Pare, da una recentissima nota del Center for Disease Control and prevention (massimo organismo di controllo della sanità pubblica statunitense), che il virus si possa trasmettere anche per via sessuale, ipotesi tuttavia da valutare in quanto si riferisce ad un solo caso finora riportato. Resta però ancora in piedi il principale deterrente per la diffusione, vale a dire la mancanza della via aerea come veicolo di trasmissione, il che declassa il rischio di contagio al di sotto del ben noto H1N1, più comunemente noto come influenza aviaria, molto temuto qualche anno fa proprio per la sua facilità di diffusione, a dispetto invece di effetti non così letali (in Italia si registrò qualche tenue influenza…).

Ecco quindi un altro punto da comprendere: quali sono le conseguenze del contagio? In 4 casi su 5 è totalmente asintomatico, nel restante 20% si riporta febbre lieve, mal di testa, dolori muscolari ed articolari, congiuntivite e, in qualche caso, eruzioni cutanee. Il tutto con un decorso di non più di una settimana: niente di così diverso da una banale influenza stagionale. Il caso è stato però montato sulla, tuttora presunta, correlazione con lo sviluppo di microcefalia (malformazione fetale caratterizzata da ridotto sviluppo cerebrale a causa delle dimensioni più piccole della testa) nei neonati e l’infezione da Zika. Si tratta comunque soltanto di una evidenza epidemiologica tra numero di casi di microcefalia e numero di infetti in Brasile, dato che sono assenti studi scientifici sulla questione. Ben note, invece, sono le innumerevoli cause infettive della microcefalia, tra le quali toxoplasmosi, citomegalovirus, varicella e rosolia. Per inciso, è doveroso ricordare l’importanza di un’ottimale copertura vaccinale all’interno della popolazione proprio per quanto riguarda la rosolia, inclusa nella vaccinazione facoltativa insieme a morbillo e parotite nella formulazione MPR, al fine di evitare rischi più grossi in gravidanza come la citata malformazione fetale. Nei casi peggiori, lo Zika pare che possa provocare la morte del feto.

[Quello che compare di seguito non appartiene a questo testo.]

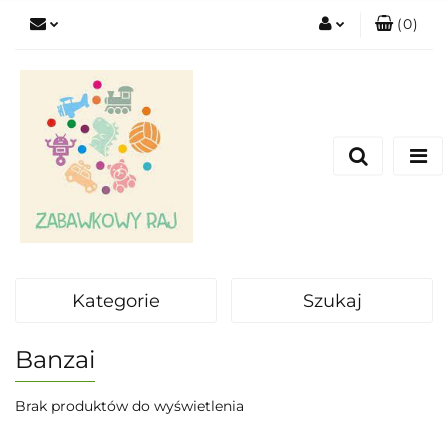
(
0
)
Zaloguj się
Zarejestruj się
Dodaj zgłoszenie
Kategorie
Szukaj
Banzai
Brak produktów do wyświetlenia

Storicamente, lo Zika ha avuto una prima diffusione nel Sud-Est asiatico, per estendersi, più di recente, nei Paesi dell’America Latina, soprattutto Brasile ed El Salvador. Nel corso degli anni, i casi di infezione del virus Zika sono stati nell’ordine dei milioni di infetti, senza però registrare decessi per cause direttamente riconducibili al virus. Nonostante l’incremento dei casi nelle ultime settimane, l’OMS non ha ancora proposto alcuna restrizione su commercio e viaggi internazionali in questi Paesi.

Alla luce di questi dati, risulta davvero incomprensibile un paragone così clamoroso con il virus Ebola. Questo, è bene ricordarlo, è trasmesso da animali infetti e passa da uomo a uomo tramite contatto diretto con fluidi biologici, come sangue o saliva, è sempre sintomatico, causa febbre emorragica che, tra il 30% ed il 70% delle volte, risulta essere mortale. L’ultima epidemia su scala transnazionale, con netta prevalenza in Africa Occidentale, ha fatto registrare circa 25.000 casi ed oltre 10.000 decessi.

Numeri che parlano da soli e che ci inducono a riflettere su come spesso l’attenzione selettiva propinataci dai mass media sulle tematiche della salute globale, con conseguenti spargimenti gratuiti di terrore, ci offre un quadro parziale e distorto rispetto al reale stato delle cose.